§ Problem requirements
In the entries below, every line with the string "Hockey" is to be reported.
Start of Data for this task
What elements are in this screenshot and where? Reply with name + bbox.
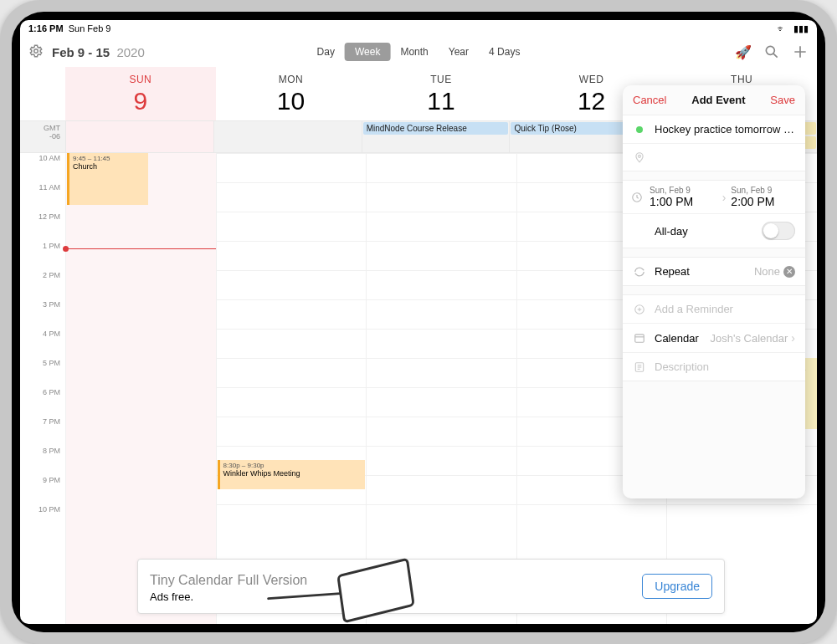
calendar-row[interactable]: Calendar Josh's Calendar › [623,323,805,352]
calendar-color-dot [633,126,646,133]
dom-label: 11 [366,87,516,115]
repeat-icon [633,266,646,278]
view-week[interactable]: Week [345,43,390,61]
dom-label: 10 [216,87,367,115]
hour-label: 1 PM [20,241,65,270]
calendar-value: Josh's Calendar [711,332,788,345]
all-day-row[interactable]: All-day [623,213,805,248]
hour-label: 12 PM [20,212,65,241]
allday-toggle[interactable] [762,222,795,240]
hour-label: 4 PM [20,329,65,358]
dom-label: 9 [65,87,216,115]
status-right: ᯤ ▮▮▮ [772,23,809,34]
location-icon [633,151,646,163]
ad-illustration [317,565,418,608]
rocket-icon[interactable]: 🚀 [735,44,752,60]
day-col-tue[interactable]: TUE 11 [366,67,516,120]
svg-point-5 [639,155,641,157]
status-bar: 1:16 PM Sun Feb 9 ᯤ ▮▮▮ [20,20,817,37]
reminder-label: Add a Reminder [655,303,733,315]
event-time: 8:30p – 9:30p [223,462,362,469]
tz-offset: -06 [49,132,60,141]
app-toolbar: Feb 9 - 15 2020 Day Week Month Year 4 Da… [20,37,817,67]
hour-label: 5 PM [20,358,65,387]
hour-label: 10 PM [20,504,65,534]
end-time-label: 2:00 PM [731,195,798,208]
battery-icon: ▮▮▮ [793,23,809,33]
repeat-label: Repeat [655,265,690,278]
gear-icon[interactable] [28,43,45,60]
date-range[interactable]: Feb 9 - 15 2020 [52,45,145,59]
tz-name: GMT [44,124,60,132]
add-icon[interactable] [792,43,809,60]
ipad-frame: 1:16 PM Sun Feb 9 ᯤ ▮▮▮ Feb 9 - 15 2020 … [0,0,837,644]
description-row[interactable]: Description [623,352,805,381]
event-title-input[interactable]: Hockey practice tomorrow at 9:… [655,123,795,135]
upgrade-banner: Tiny Calendar Full Version Ads free. Upg… [137,559,725,614]
hour-label: 7 PM [20,417,65,446]
clear-icon[interactable]: ✕ [783,266,795,278]
status-left: 1:16 PM Sun Feb 9 [28,23,110,33]
svg-point-1 [766,46,774,54]
tz-label: GMT -06 [20,121,65,152]
screen: 1:16 PM Sun Feb 9 ᯤ ▮▮▮ Feb 9 - 15 2020 … [20,20,817,624]
end-time[interactable]: Sun, Feb 9 2:00 PM [731,186,798,208]
grid-col-sun[interactable]: 9:45 – 11:45 Church [65,153,216,624]
event-title-row[interactable]: Hockey practice tomorrow at 9:… [623,115,805,143]
view-day[interactable]: Day [307,43,345,61]
allday-event[interactable]: MindNode Course Release [363,122,509,135]
clock-icon [631,192,644,203]
svg-rect-10 [635,335,644,342]
hour-labels: 10 AM 11 AM 12 PM 1 PM 2 PM 3 PM 4 PM 5 … [20,153,65,624]
time-row[interactable]: Sun, Feb 9 1:00 PM › Sun, Feb 9 2:00 PM [623,181,805,213]
search-icon[interactable] [763,43,780,60]
add-event-popover: Cancel Add Event Save Hockey practice to… [623,85,805,498]
hour-label: 6 PM [20,387,65,417]
allday-mon[interactable] [213,121,362,152]
date-range-year: 2020 [116,45,144,59]
start-time-label: 1:00 PM [650,195,717,208]
ad-title-sub: Full Version [238,573,308,587]
event-location-row[interactable] [623,143,805,171]
chevron-right-icon: › [791,331,795,345]
view-4days[interactable]: 4 Days [479,43,530,61]
allday-tue[interactable]: MindNode Course Release [362,121,510,152]
event-church[interactable]: 9:45 – 11:45 Church [67,153,148,205]
day-col-sun[interactable]: SUN 9 [65,67,216,120]
ipad-bezel: 1:16 PM Sun Feb 9 ᯤ ▮▮▮ Feb 9 - 15 2020 … [12,12,825,632]
wifi-icon: ᯤ [777,23,786,33]
event-time: 9:45 – 11:45 [73,155,145,162]
start-time[interactable]: Sun, Feb 9 1:00 PM [650,186,717,208]
dow-label: MON [216,74,367,85]
upgrade-button[interactable]: Upgrade [642,574,712,599]
allday-sun[interactable] [65,121,213,152]
hour-label: 3 PM [20,299,65,329]
view-switcher: Day Week Month Year 4 Days [307,43,531,61]
repeat-row[interactable]: Repeat None ✕ [623,258,805,285]
popover-title: Add Event [691,94,745,106]
save-button[interactable]: Save [770,94,795,106]
hour-label: 10 AM [20,153,65,182]
grid-col-tue[interactable] [366,153,516,624]
dow-label: THU [666,74,817,85]
event-whips[interactable]: 8:30p – 9:30p Winkler Whips Meeting [218,460,366,489]
date-range-text: Feb 9 - 15 [52,45,110,59]
reminder-row[interactable]: Add a Reminder [623,295,805,323]
view-month[interactable]: Month [390,43,438,61]
hour-label: 9 PM [20,475,65,504]
view-year[interactable]: Year [439,43,479,61]
start-day-label: Sun, Feb 9 [650,186,717,195]
cancel-button[interactable]: Cancel [633,94,666,106]
status-time: 1:16 PM [28,23,64,33]
end-day-label: Sun, Feb 9 [731,186,798,195]
chevron-right-icon: › [722,191,727,204]
day-col-mon[interactable]: MON 10 [216,67,367,120]
time-gutter-header [20,67,65,120]
event-title: Winkler Whips Meeting [223,469,362,478]
calendar-icon [633,332,646,344]
description-label: Description [655,360,709,373]
allday-label: All-day [655,225,688,238]
hour-label: 2 PM [20,270,65,299]
grid-col-mon[interactable]: 8:30p – 9:30p Winkler Whips Meeting [216,153,367,624]
event-title: Church [73,162,145,171]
End of Data for this task
§ Output for this task
event-title-input[interactable]: Hockey practice tomorrow at 9:… [655,123,795,135]
event-title-row[interactable]: Hockey practice tomorrow at 9:… [623,115,805,143]
add-event-popover: Cancel Add Event Save Hockey practice to… [623,85,805,498]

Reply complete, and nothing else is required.